Julie Lythcott-Haims

  • NYT Bestselling Author

Oct 1, 2019  |   7:30 p.m.
Kane Hall, room 130

  • This event is free and open to the public, advance registration required
  • Online ticket sales/registration for this event is closed, as it is at capacity. As a courtesy, the Graduate School will offer standby seating on a first-come, first-served basis beginning at 6:45 p.m. in Kane Hall. Stand-by seating will begin at 7:15 p.m. for any unclaimed reserved seats. You must appear in person to claim stand-by seats. And no stand-by seating is guaranteed.

How to Raise an Adult

Julie Lythcott-Haims is the author of the New York Times best-selling book How to Raise an Adult: Break Free of the Overparenting Trap and Prepare Your Kid for Success (2015) and Real American: A Memoir (2017). She is deeply interested in what prevents people from living meaningful, fulfilling lives.
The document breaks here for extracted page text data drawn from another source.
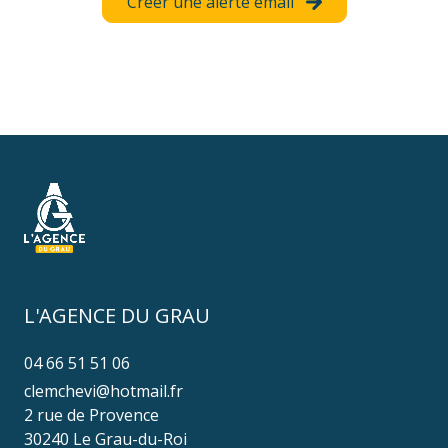
Créer une alerte email
L'AGENCE DU GRAU
04 66 51 51 06
clemchevi@hotmail.fr
2 rue de Provence
30240 Le Grau-du-Roi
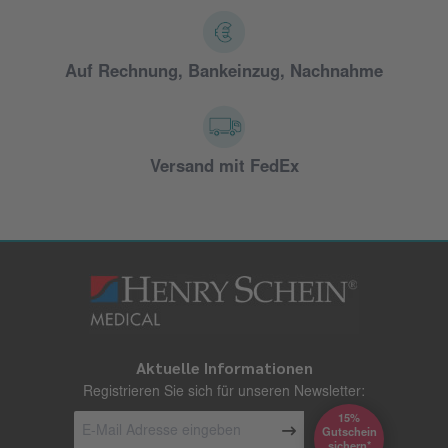
Auf Rechnung, Bankeinzug, Nachnahme
Versand mit FedEx
Aktuelle Informationen
Registrieren Sie sich für unseren Newsletter:
15%
Gutschein
*sichern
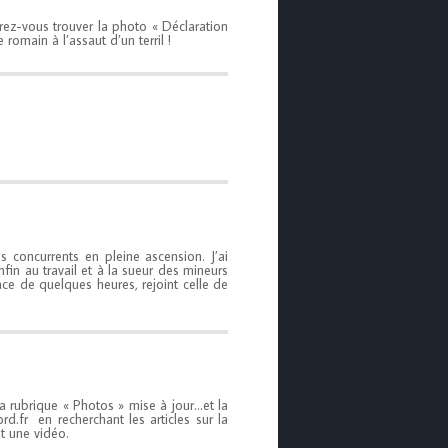
rez-vous trouver la photo « Déclaration
romain à l’assaut d’un terril !
s concurrents en pleine ascension. J’ai
nfin au travail et à la sueur des mineurs
ace de quelques heures, rejoint celle de
a rubrique « Photos » mise à jour…et la
rd.fr en recherchant les articles sur la
 et une vidéo.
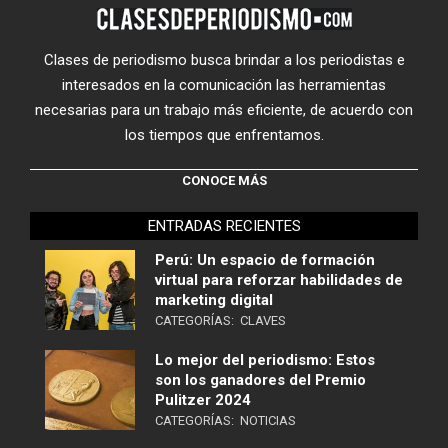
Clases de periodismo busca brindar a los periodistas e
interesados en la comunicación las herramientas
necesarias para un trabajo más eficiente, de acuerdo con
los tiempos que enfrentamos.
CONOCE MÁS
ENTRADAS RECIENTES
Perú: Un espacio de formación
virtual para reforzar habilidades de
marketing digital
CATEGORÍAS:
CLAVES
Lo mejor del periodismo: Estos
son los ganadores del Premio
Pulitzer 2024
CATEGORÍAS:
NOTICIAS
How to Raise an Adult emerged from Lythcott-Haim’s decade as Stanford University’s Dean of Freshmen, where she was known for her fierce advocacy for young adults and her fierce critique of the growing trend of parental involvement in the day-to-day lives of college students. She received the university’s Lloyd W. Dinkelspiel Award for creating “the” atmosphere that defines the undergraduate experience, and toward the end of her tenure as dean she began speaking and writing widely on the harm of helicopter parenting. How to Raise an Adult has been published in over two dozen countries and gave rise to a TED talk that became one of the top TED Talks of 2016 with over four million views, and counting, as well as a sequel which will be out in 2020.
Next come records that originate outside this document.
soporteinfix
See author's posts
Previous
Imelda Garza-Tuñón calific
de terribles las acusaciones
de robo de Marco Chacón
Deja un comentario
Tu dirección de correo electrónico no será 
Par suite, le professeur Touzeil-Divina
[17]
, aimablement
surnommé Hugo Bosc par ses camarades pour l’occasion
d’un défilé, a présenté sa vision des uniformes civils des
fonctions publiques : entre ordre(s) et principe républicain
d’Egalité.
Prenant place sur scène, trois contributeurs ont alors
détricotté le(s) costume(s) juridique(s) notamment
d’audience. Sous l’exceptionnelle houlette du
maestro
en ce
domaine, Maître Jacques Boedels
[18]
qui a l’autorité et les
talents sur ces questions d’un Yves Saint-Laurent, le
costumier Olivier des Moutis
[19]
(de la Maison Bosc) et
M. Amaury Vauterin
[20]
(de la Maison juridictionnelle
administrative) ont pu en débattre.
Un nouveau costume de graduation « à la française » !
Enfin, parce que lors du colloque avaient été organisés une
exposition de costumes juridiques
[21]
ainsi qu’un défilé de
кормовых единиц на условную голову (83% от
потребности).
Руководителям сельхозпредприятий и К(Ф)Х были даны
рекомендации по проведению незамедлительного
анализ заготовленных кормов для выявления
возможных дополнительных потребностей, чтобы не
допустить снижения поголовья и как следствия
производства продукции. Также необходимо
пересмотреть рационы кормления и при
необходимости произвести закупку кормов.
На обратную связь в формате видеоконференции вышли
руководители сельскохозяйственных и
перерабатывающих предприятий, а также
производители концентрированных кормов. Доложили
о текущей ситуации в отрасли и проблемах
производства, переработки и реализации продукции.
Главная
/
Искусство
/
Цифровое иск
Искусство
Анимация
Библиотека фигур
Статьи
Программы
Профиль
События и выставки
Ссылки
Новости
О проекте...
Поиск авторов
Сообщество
In a different vein, the memoir Real American details Lythcott-Haim’s personal battle with the low self-esteem that American racism routinely inflicts on people of color. The child of an African-American father and a white British mother, Lythcott-Haims shows how microaggressions in addition to blunt-force insults can puncture a person’s inner life with a thousand sharp cuts. Real American expresses also, through Julie’s path to self-acceptance, the healing power of community in overcoming the hurtful isolation of being incessantly considered “the other.”

Lythcott-Haims received her bachelor’s degree at Stanford University, her law degree at Harvard Law School, and her MFA in writing from the California College of the Arts. She lives in Silicon Valley with her partner of thirty years, their two teenagers, and her mother.